- Task item: All entries need to be written out verbatim, with pictures omitted.

- Saved entries:
*** Begin section ***

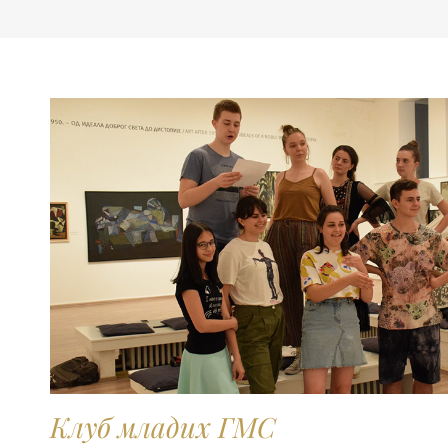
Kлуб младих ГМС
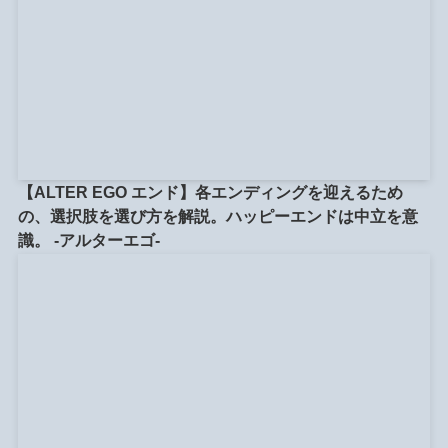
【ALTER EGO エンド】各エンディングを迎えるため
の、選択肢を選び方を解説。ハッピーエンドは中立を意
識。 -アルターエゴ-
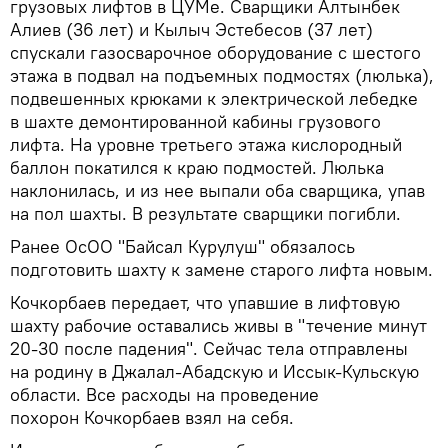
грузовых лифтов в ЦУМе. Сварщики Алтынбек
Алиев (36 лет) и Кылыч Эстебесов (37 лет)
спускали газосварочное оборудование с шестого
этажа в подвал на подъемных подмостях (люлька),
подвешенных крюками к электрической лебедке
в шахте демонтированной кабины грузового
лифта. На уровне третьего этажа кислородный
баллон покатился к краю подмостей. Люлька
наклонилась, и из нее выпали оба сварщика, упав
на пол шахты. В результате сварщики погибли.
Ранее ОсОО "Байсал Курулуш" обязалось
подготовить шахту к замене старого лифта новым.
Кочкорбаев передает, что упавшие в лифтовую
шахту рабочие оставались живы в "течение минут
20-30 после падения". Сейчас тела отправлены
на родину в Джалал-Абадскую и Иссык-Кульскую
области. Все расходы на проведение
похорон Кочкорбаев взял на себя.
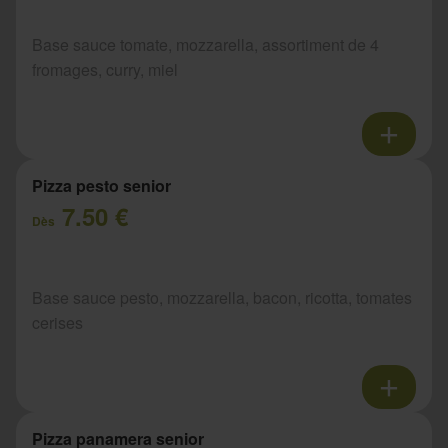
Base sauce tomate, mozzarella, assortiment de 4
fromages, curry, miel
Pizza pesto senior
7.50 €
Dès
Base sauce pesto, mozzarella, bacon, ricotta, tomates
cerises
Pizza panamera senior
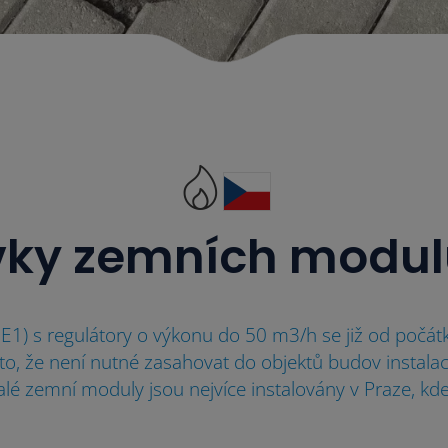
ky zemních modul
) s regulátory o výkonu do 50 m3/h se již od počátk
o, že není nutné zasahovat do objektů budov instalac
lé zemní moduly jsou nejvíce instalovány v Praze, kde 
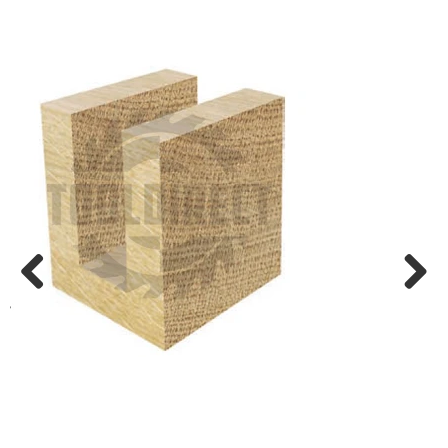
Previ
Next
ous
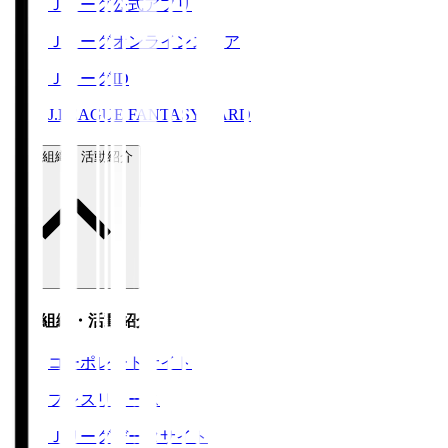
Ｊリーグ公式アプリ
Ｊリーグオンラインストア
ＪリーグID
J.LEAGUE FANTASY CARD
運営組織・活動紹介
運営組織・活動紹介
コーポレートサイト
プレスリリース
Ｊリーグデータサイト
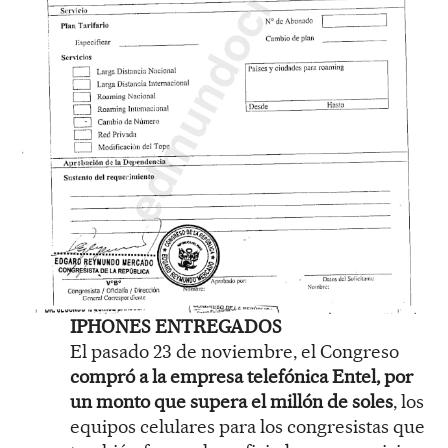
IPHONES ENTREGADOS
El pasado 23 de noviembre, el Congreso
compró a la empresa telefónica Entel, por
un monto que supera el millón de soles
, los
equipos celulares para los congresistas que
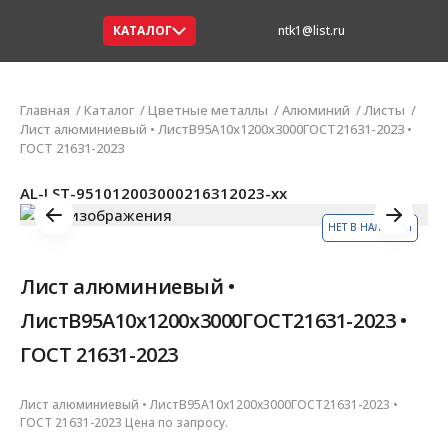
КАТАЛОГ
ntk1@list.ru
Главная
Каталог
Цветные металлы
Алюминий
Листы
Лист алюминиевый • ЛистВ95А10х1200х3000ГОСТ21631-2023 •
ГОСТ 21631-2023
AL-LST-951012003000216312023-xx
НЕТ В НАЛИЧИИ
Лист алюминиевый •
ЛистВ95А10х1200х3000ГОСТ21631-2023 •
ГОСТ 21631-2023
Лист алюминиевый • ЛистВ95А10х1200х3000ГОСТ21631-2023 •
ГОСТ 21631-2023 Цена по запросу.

*** End section ***

- Answer for the task:
Kлуб младих ГМС
【ALTER EGO エンド】各エンディングを迎えるため
の、選択肢を選び方を解説。ハッピーエンドは中立を意
識。 -アルターエゴ-
грузовых лифтов в ЦУМе. Сварщики Алтынбек
Алиев (36 лет) и Кылыч Эстебесов (37 лет)
спускали газосварочное оборудование с шестого
этажа в подвал на подъемных подмостях (люлька),
подвешенных крюками к электрической лебедке
в шахте демонтированной кабины грузового
лифта. На уровне третьего этажа кислородный
баллон покатился к краю подмостей. Люлька
наклонилась, и из нее выпали оба сварщика, упав
на пол шахты. В результате сварщики погибли.
Ранее ОсОО "Байсал Курулуш" обязалось
подготовить шахту к замене старого лифта новым.
Кочкорбаев передает, что упавшие в лифтовую
шахту рабочие оставались живы в "течение минут
20-30 после падения". Сейчас тела отправлены
на родину в Джалал-Абадскую и Иссык-Кульскую
области. Все расходы на проведение
похорон Кочкорбаев взял на себя.
Base sauce tomate, mozzarella, assortiment de 4
fromages, curry, miel
Pizza pesto senior
7.50 €
Dès
Base sauce pesto, mozzarella, bacon, ricotta, tomates
cerises
Pizza panamera senior
ky zemních modul
) s regulátory o výkonu do 50 m3/h se již od počátk
o, že není nutné zasahovat do objektů budov instalac
lé zemní moduly jsou nejvíce instalovány v Praze, kde 
Previ
Next
ous
Ｊリーグ公式アプリ
Ｊリーグオンラインストア
ＪリーグID
J.LEAGUE FANTASY CARD
運営組織・活動紹介
運営組織・活動紹介
コーポレートサイト
プレスリリース
Ｊリーグデータサイト
IPHONES ENTREGADOS
El pasado 23 de noviembre, el Congreso
compró a la empresa telefónica Entel, por
un monto que supera el millón de soles
, los
equipos celulares para los congresistas que
КАТАЛОГ
ntk1@list.ru
Главная
Каталог
Цветные металлы
Алюминий
Листы
Лист алюминиевый • ЛистВ95А10х1200х3000ГОСТ21631-2023 •
ГОСТ 21631-2023
AL-LST-951012003000216312023-xx
НЕТ В НАЛИЧИИ
Лист алюминиевый •
ЛистВ95А10х1200х3000ГОСТ21631-2023 •
ГОСТ 21631-2023
Лист алюминиевый • ЛистВ95А10х1200х3000ГОСТ21631-2023 •
ГОСТ 21631-2023 Цена по запросу.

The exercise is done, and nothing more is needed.